Prediction Stroke Patients (EDA)

I attended the healthcare management data challenge from Uconn last year. It gives me a better understanding of the healthcare industry. The result will not be allowed to show due to confidentiality reasons though, here I pick up a similar dataset from Kaggle and show what I coded in the data challenge. I hope you will enjoy it!

Photo by National Cancer Institute on Unsplash

In this article, I will share data processing and data exploratory using Python.

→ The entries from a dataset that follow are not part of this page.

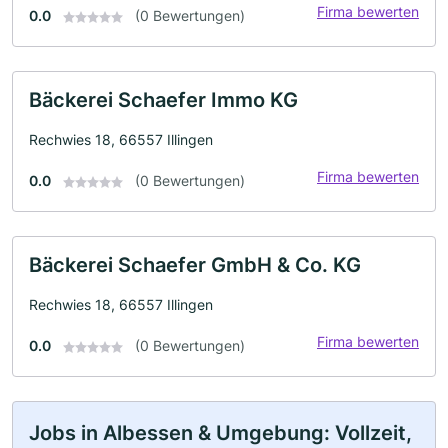
Firma bewerten
0.0
(0 Bewertungen)
Bäckerei Schaefer Immo KG
Rechwies 18, 66557 Illingen
Firma bewerten
0.0
(0 Bewertungen)
Bäckerei Schaefer GmbH & Co. KG
Rechwies 18, 66557 Illingen
Firma bewerten
0.0
(0 Bewertungen)
Jobs in Albessen & Umgebung: Vollzeit,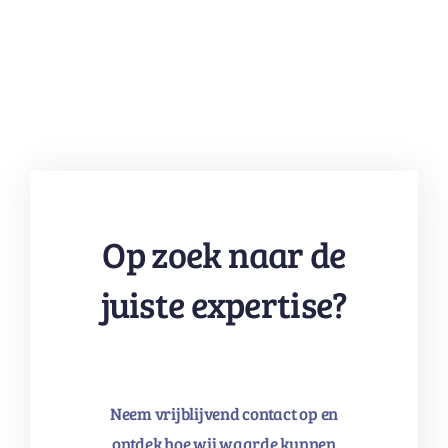
Op zoek naar de
juiste expertise?
Neem vrijblijvend contact op en
ontdek hoe wij waarde kunnen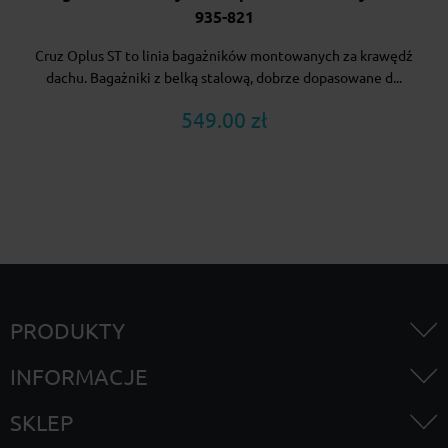
935-821
Cruz Oplus ST to linia bagażników montowanych za krawędź
dachu. Bagażniki z belką stalową, dobrze dopasowane d...
549.00 zł
PRODUKTY
INFORMACJE
SKLEP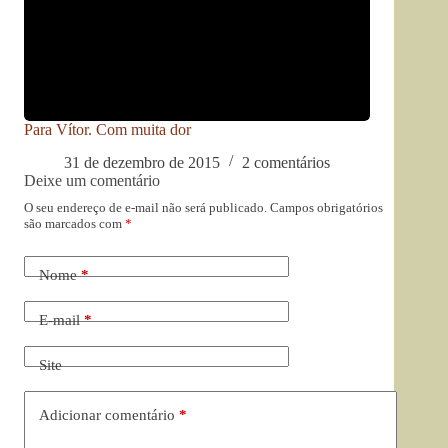
Para Vítor. Com muita dor
31 de dezembro de 2015
2 comentários
Deixe um comentário
O seu endereço de e-mail não será publicado.
Campos obrigatórios
são marcados com
*
Nome
*
E-mail
*
Site
Adicionar comentário
*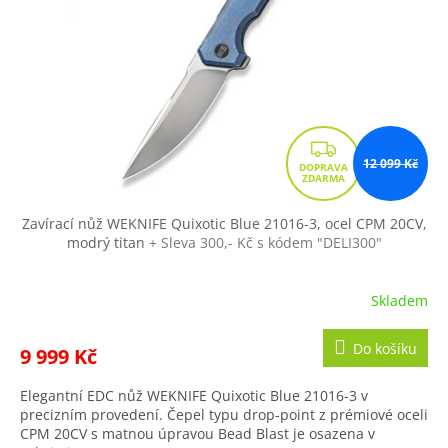
p
d
r
u
o
k
d
t
u
ů
k
t
Z
ů
12 099 Kč
D
A
R
Zavírací nůž WEKNIFE Quixotic Blue 21016-3, ocel CPM 20CV,
modrý titan
+ Sleva 300,- Kč s kódem "DELI300"
M
A
Skladem
Do košíku
9 999 Kč
Elegantní EDC nůž WEKNIFE Quixotic Blue 21016-3 v
precizním provedení. Čepel typu drop-point z prémiové oceli
CPM 20CV s matnou úpravou Bead Blast je osazena v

Data sources: Stroke Prediction Dataset from Kaggle

Let’s get started…

First, I import the required package: numpy, pandas, matplotlib, seaboard, and sklearn .

import numpy as np
import panada as pd
import matplotlib.pyplot as plt
import seaborn as sns
from sklearn.pipeline import Pipeline
from sklearn.preprocessing import StandardScaler
from sklearn.tree import DecisionTreeRegressor

Next, find out whether there is any missing value in our dataset. We can see that “BMI” has 201 missing values.

df.isnull().sum()

So, how can we deal with blanks in the data? One can simply drop these records, fill the blanks with the mean, or the median. Here I will use a Decision Tree to predict the missing BMI.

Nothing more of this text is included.